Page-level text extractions
- Opening Delimiter -

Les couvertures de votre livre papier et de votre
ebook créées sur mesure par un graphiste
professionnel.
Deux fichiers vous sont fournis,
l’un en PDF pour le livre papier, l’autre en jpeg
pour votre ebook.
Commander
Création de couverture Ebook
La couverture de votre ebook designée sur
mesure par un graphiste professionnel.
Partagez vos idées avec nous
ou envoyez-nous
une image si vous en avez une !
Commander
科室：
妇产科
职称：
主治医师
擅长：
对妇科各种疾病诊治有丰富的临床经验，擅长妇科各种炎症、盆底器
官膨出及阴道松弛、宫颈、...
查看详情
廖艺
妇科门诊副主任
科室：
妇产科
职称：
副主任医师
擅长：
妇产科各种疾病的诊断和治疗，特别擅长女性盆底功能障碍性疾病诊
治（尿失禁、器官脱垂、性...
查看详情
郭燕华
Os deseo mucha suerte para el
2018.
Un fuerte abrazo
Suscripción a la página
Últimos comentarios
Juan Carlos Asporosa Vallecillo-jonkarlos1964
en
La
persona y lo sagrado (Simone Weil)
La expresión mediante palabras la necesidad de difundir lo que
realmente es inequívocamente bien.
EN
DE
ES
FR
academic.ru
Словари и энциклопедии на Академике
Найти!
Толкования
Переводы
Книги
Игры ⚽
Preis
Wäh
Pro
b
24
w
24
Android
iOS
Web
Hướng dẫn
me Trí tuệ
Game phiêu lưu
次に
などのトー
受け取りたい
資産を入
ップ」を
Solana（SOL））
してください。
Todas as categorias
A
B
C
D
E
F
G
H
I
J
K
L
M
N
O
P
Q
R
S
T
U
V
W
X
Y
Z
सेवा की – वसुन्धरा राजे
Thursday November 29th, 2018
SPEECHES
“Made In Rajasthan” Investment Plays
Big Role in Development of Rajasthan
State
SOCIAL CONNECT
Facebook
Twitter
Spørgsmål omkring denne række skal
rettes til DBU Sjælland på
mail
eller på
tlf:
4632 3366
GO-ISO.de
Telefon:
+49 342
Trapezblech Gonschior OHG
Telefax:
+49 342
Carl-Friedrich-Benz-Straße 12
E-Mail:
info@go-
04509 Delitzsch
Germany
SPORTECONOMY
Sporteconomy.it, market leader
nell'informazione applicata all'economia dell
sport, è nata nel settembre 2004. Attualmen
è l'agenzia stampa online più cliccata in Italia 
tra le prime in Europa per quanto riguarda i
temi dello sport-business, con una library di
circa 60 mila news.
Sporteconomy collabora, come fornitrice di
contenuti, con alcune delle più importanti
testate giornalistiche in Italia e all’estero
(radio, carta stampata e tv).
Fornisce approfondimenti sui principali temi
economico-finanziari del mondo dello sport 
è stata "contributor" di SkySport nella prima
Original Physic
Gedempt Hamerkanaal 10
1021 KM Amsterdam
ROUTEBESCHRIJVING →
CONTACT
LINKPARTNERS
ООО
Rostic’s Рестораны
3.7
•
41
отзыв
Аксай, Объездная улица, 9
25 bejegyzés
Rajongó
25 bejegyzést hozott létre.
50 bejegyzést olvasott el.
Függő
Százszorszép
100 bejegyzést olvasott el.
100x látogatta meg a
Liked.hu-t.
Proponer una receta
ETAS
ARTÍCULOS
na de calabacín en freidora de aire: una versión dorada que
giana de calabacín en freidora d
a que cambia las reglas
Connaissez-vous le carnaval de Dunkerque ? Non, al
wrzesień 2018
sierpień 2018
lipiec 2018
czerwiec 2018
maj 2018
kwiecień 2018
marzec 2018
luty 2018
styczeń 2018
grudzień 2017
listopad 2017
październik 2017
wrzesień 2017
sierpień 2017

- Closing Delimiter -

Task statement >> Filter the lines above so that only those with the string "professionnel" remain, then copy them.

Response area >>
professionnel.
mesure par un graphiste professionnel.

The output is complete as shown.